Glucocorticoid excess, Cushing's syndrome, is a recognised cause of insulin resistance and in some cases diabetes mellitus. In addition, patients develop reversible central obesity. However, the exact mechanisms that underpin the development of glucocorticoid mediated insulin resistance and central obesity are not known. We have hypothesized that at a cellular level, the tissue specific generation of cortisol from inactive cortisone through the action of 11beta-hydroxysteroid dehydrogenase type 1 (11beta-HSD1) may be an important regulator of proteins involved in the insulin signalling cascade.

Paired subcutaneous (sc) and omental (om) biopsies were obtained from women undergoing elective abdominal surgery. Preadipocytes were isolated by collagenase digestion and cultured to confluence. Cells were treated with or without cortisol (100nM) and gene expression profiling performed using an Affymetrix microarray technique (n=3). The data were subsequently validated using real-time PCR (n=8-16).

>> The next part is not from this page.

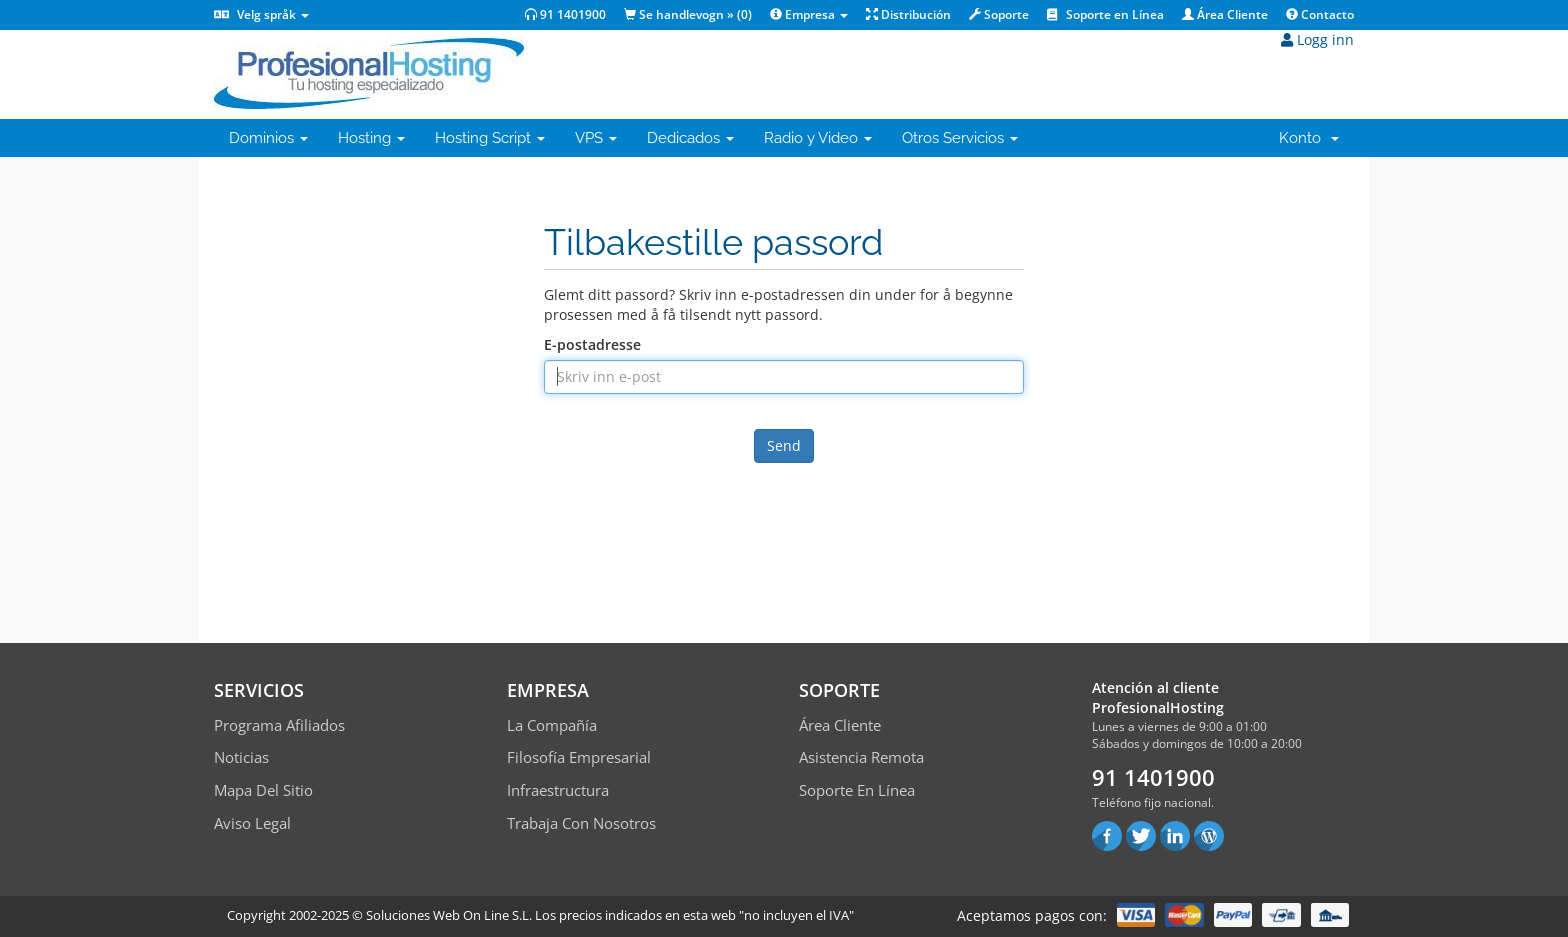 This screenshot has height=937, width=1568. I want to click on E-postadresse, so click(592, 344).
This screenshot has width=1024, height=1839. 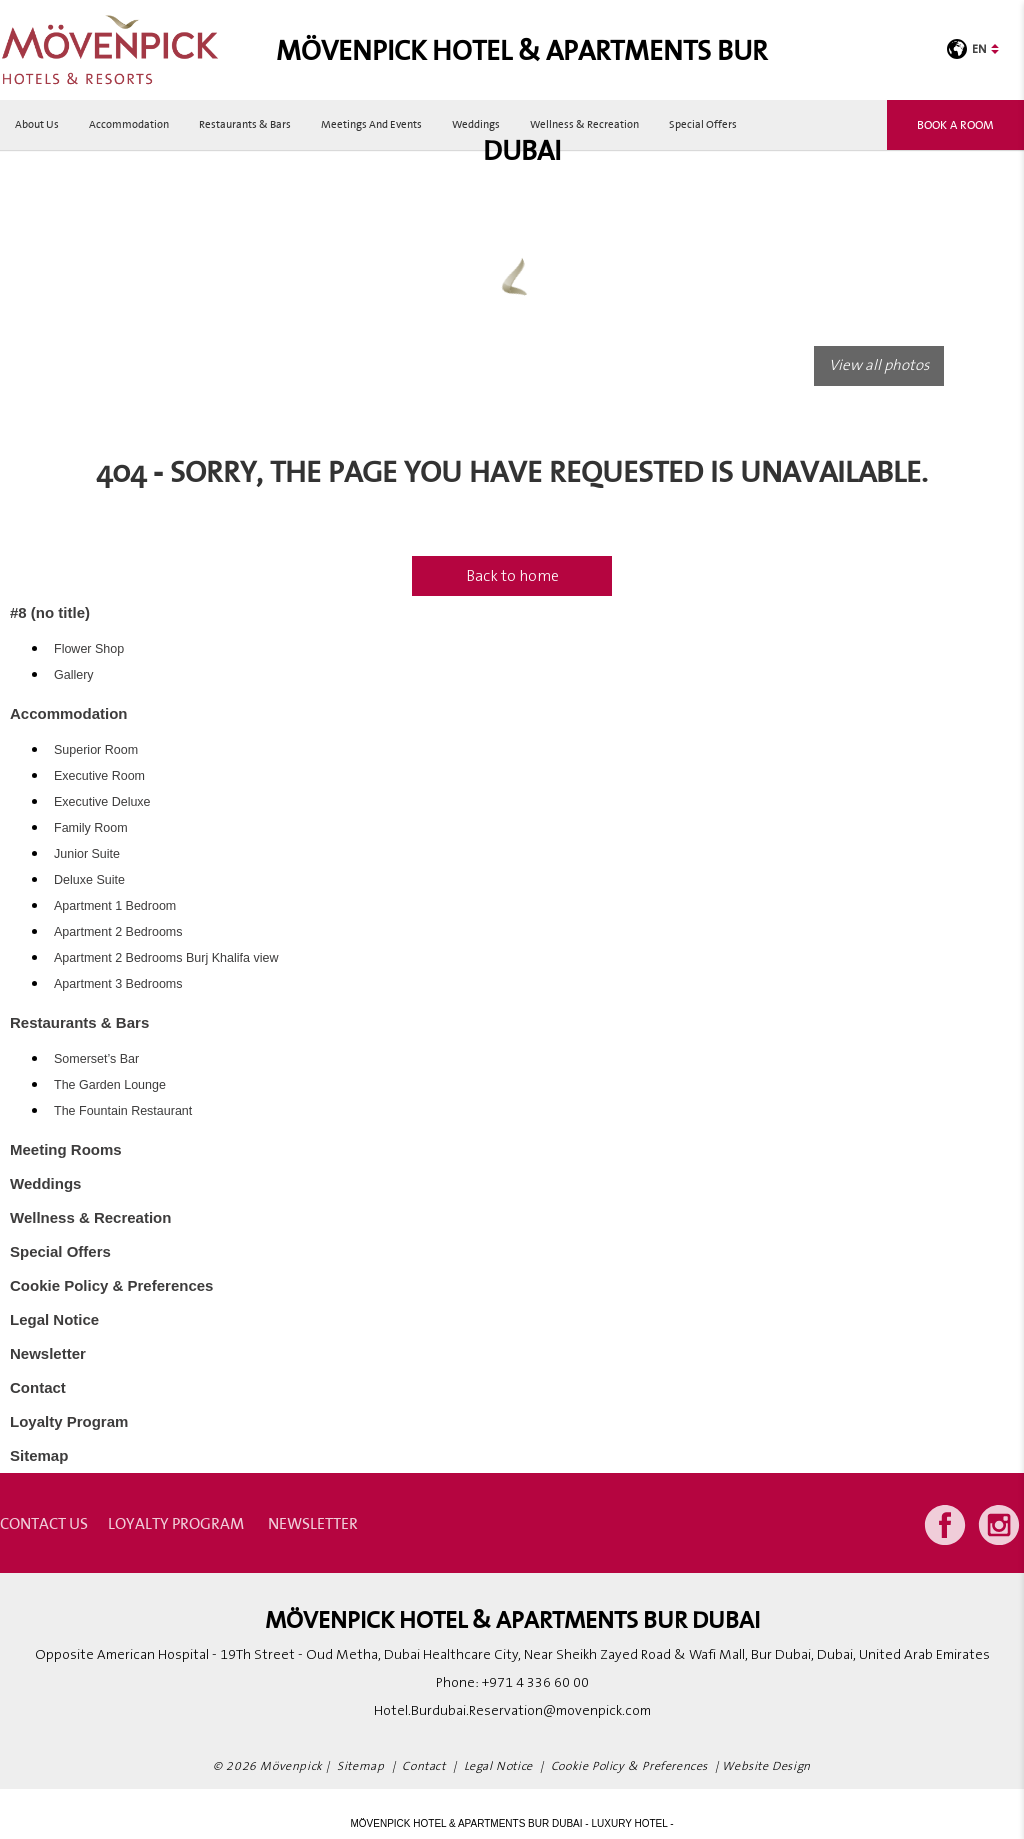 What do you see at coordinates (703, 124) in the screenshot?
I see `Special Offers` at bounding box center [703, 124].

11beta-HSD1 was more highly expressed in om preadipocytes and expression increased with cortisol treatment in both sc and om depots (sc: 3.8 fold, p<0.0005; om: 3.5 fold, p<0.0005). IRS1 (3.5 fold, p<0.001) and PKBbeta/C-akt2 (3.6 fold, p<0.001) were more highly expressed in sc preadipocytes. Conversely, IRS2 was more highly expressed in om cells (1.8 fold, p<0.05). However, in sc cells only, cortisol increased IRS1 (1.4 fold, p<0.01) and IRS2 expression (2.4 fold, p<0.05).

We have demonstrated transcriptional regulation of key components of the insulin signalling cascade in human adipose tissue by cortisol. In addition, we have highlighted differences in expression and glucocorticoid regulation between sc and om depots. These observations may not only help to explain depot specific differences in adipocyte differentiation, but also the insulin resistance associated with central obesity. Furthermore, inhibition of the intracellular generation of glucocorticoids to enhance insulin signalling remains a novel strategy for insulin sensitisation.